10. **Inconsistent Format:** The values in columns "p1", "p2", and "p3" were all not in a consistent case format, some values started with uppercase letters while others were all in lowercase letters.




### twitter_plus dataframe
11. **Wrong datatype/format:** "tweet_id" column was in numerical (integer) format instead of object/string format.


12. **Wrong datatype/format:** "date_created" column was in object/string datatype instead of datetime format.




### General Observation
I noticed that the number of tweet_id values in all 3 datasets were different:
- twitter_archive = 2356 tweet_ids
- img_prediction = 2075 tweet_ids
- twitter_plus = 2354 tweet_ids
This observation was later solved by merging the 3 datasets into a single master dataset.




### Tidiness issues

### twitter_archive dataframe

1. The following different columns: "doggo", "floofer", "pupper" and "puppo" were all different dog stages. They all needed to be put in a single column called "dog_stage".
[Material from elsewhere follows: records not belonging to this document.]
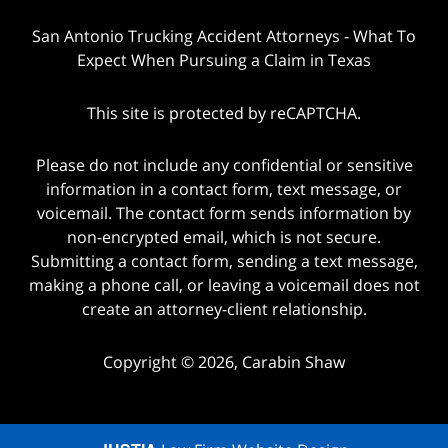
San Antonio Trucking Accident Attorneys - What To
Expect When Pursuing a Claim in Texas
This site is protected by reCAPTCHA.
Please do not include any confidential or sensitive
information in a contact form, text message, or
voicemail. The contact form sends information by
non-encrypted email, which is not secure.
Submitting a contact form, sending a text message,
making a phone call, or leaving a voicemail does not
create an attorney-client relationship.
Copyright © 2026,
Carabin Shaw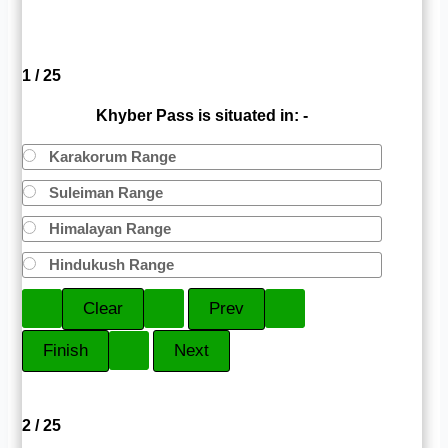
1 / 25
Khyber Pass is situated in: -
Karakorum Range
Suleiman Range
Himalayan Range
Hindukush Range
2 / 25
2. Since we only wanted to analyse original ratings (no retweets) for our analysis, i had to discard/drop:
- the tweet_ids that had data stored in "retweeted_status_id", "retweeted_status_user _id", and "retweeted_status _timestamp" columns. This was due to the fact that these tweet_ids were related to retweets and were not required for our analysis.
- the tweet_ids that had data stored in "in_reply_to_status_id" and "in_reply_to_user_id" columns because these tweet_ids were also not original ratings as they were related to tweet replies and were also not required for our analysis.



3. The dog numerator and denomintor rating values were in different columns. They were later combined into one single column




### twitter_plus dataframe

4. We already had the "date_created" column in the twitter_archive dataframe.



### General Observation
5. The three datasets for this project had to be combined into a single master dataset. This was done based on the tweet_id column in the three datasets



## Data Cleaning
- I made copies of each of the original datasets before cleaning.

- All of the issues documented above while assessing the original datasets gathered were resolved in the copies using the 3 important data cleaning steps: Define, Code, Test.

- The 3 cleaned copies of the dataset gathered merged into one master dataset called master_data using tweet_id the column.


## Storing The Data

- The cleaned master dataset was later saved to a CSV file named "twitter_archive_master.csv". The saved CSV file (twitter_archive_master.csv data) was loaded into a pandas dataframe called dog_data and i wrangled the data further to obtain useful insights.



## Conclusion
I totally enjoyed working on the project, i am also glad that i was able to improve my python skills while exploring new concepts.